* _YOUR ASSIGNMENT_
Your output should be exactly the lines from the one containing "Η εκδήλωση, που ονομάστηκε δυνατά" through the last line of the listing, and nothing else. Pictures stay out.

Start of DATA FOR PROCESSING

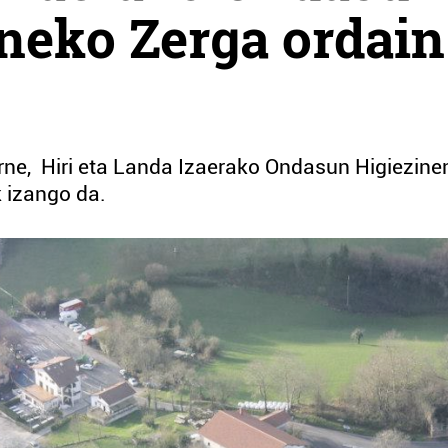
neko Zerga ordain
barne, Hiri eta Landa Izaerako Ondasun Higiezine
 izango da.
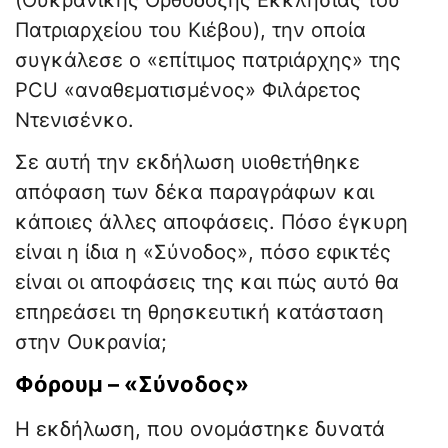
(Ουκρανικής Ορθόδοξης Εκκλησίας του
Πατριαρχείου του Κιέβου), την οποία
συγκάλεσε ο «επίτιμος πατριάρχης» της
PCU «αναθεματισμένος» Φιλάρετος
Ντενισένκο.
Σε αυτή την εκδήλωση υιοθετήθηκε
απόφαση των δέκα παραγράφων και
κάποιες άλλες αποφάσεις. Πόσο έγκυρη
είναι η ίδια η «Σύνοδος», πόσο εφικτές
είναι οι αποφάσεις της και πώς αυτό θα
επηρεάσει τη θρησκευτική κατάσταση
στην Ουκρανία;
Φόρουμ – «Σύνοδος»
Η εκδήλωση, που ονομάστηκε δυνατά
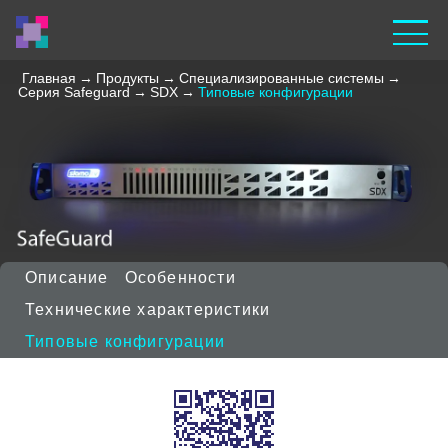
Главная
→
Продукты
→
Специализированные системы
→
Серия Safeguard
→
SDX
→
Типовые конфигурации
Описание
Особенности
Технические характеристики
Типовые конфигурации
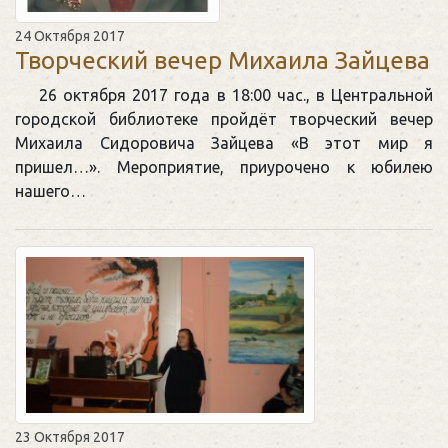
24 Октября 2017
Творческий вечер Михаила Зайцева
26 октября 2017 года в 18:00 час., в Центральной
городской библиотеке пройдёт творческий вечер
Михаила Сидоровича Зайцева «В этот мир я
пришел…». Мероприятие, приурочено к юбилею
нашего…
23 Октября 2017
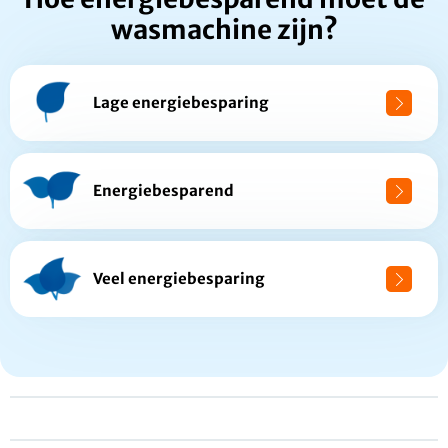
wasmachine zijn?
Lage energiebesparing
Energiebesparend
Veel energiebesparing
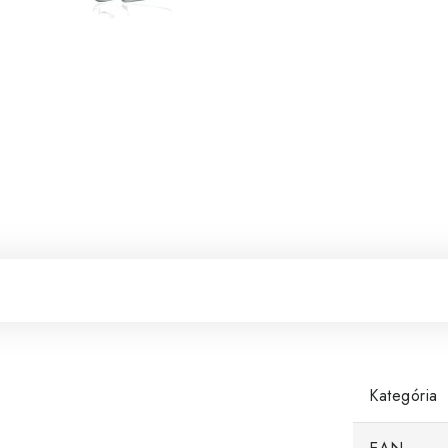
Kategória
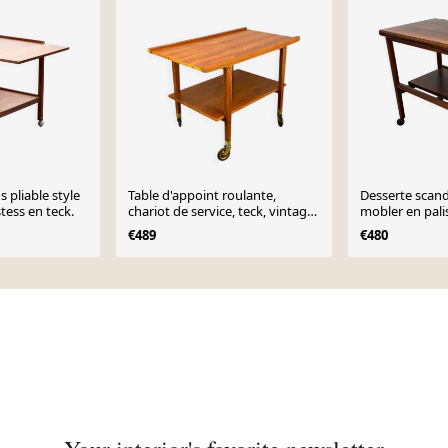
s pliable style
Table d'appoint roulante,
Desserte scan
tess en teck.
chariot de service, teck, vintage
mobler en pali
des années 60
portefeuille
€489
€480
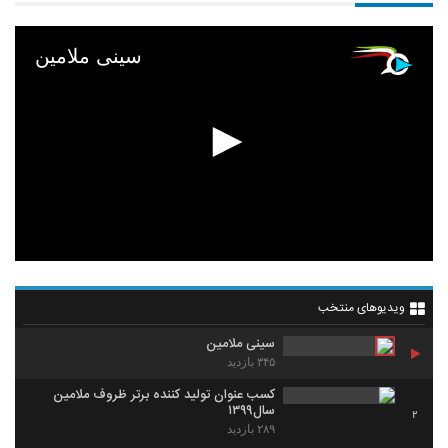
سینی ملامین
ویدیوهای منتخب
سینی ملامین
۳۴۵ بازدید
کسب عنوان تولید کننده برتر ظروف ملامین
سال۱۳۹۹
2
۲۸۹ بازدید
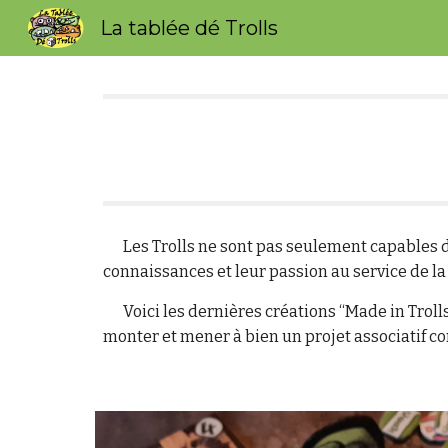
La tablée dé Trolls
Sk
Les Trolls ne sont pas seulement capables d
connaissances et leur passion au service de la
Voici les dernières créations “Made in Troll
monter et mener à bien un projet associatif c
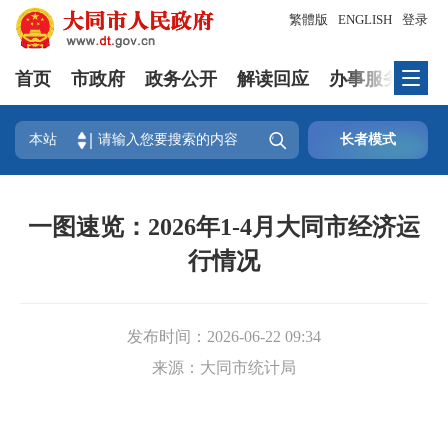
繁體版
ENGLISH
登录
首页
市政府
政务公开
解读回应
办事服务
互

本站
长者模式
一图速览：2026年1-4月大同市经济运
行情况
发布时间：
2026-06-22 09:34
来源：
大同市统计局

End of DATA FOR PROCESSING

* _TASK OUTPUT_
Η εκδήλωση, που ονομάστηκε δυνατά
Главная
→
Продукты
→
Специализированные системы
→
Серия Safeguard
→
SDX
→
Типовые конфигурации
Описание
Особенности
Технические характеристики
Типовые конфигурации
24 Октября 2017
Творческий вечер Михаила Зайцева
26 октября 2017 года в 18:00 час., в Центральной
городской библиотеке пройдёт творческий вечер
Михаила Сидоровича Зайцева «В этот мир я
пришел…». Мероприятие, приурочено к юбилею
нашего…
23 Октября 2017
wasmachine zijn?
Lage energiebesparing
Energiebesparend
Veel energiebesparing
Kategória
s pliable style
Table d'appoint roulante,
Desserte scan
tess en teck.
chariot de service, teck, vintage
mobler en pali
des années 60
portefeuille
€489
€480
سینی ملامین
ویدیوهای منتخب
سینی ملامین
۳۴۵ بازدید
کسب عنوان تولید کننده برتر ظروف ملامین
سال۱۳۹۹
2
۲۸۹ بازدید
La tablée dé Trolls
Sk
Les Trolls ne sont pas seulement capables d
connaissances et leur passion au service de la
Voici les dernières créations “Made in Troll
monter et mener à bien un projet associatif c
繁體版
ENGLISH
登录
首页
市政府
政务公开
解读回应
办事服务
互

本站
长者模式
一图速览：2026年1-4月大同市经济运
行情况
发布时间：
2026-06-22 09:34
来源：
大同市统计局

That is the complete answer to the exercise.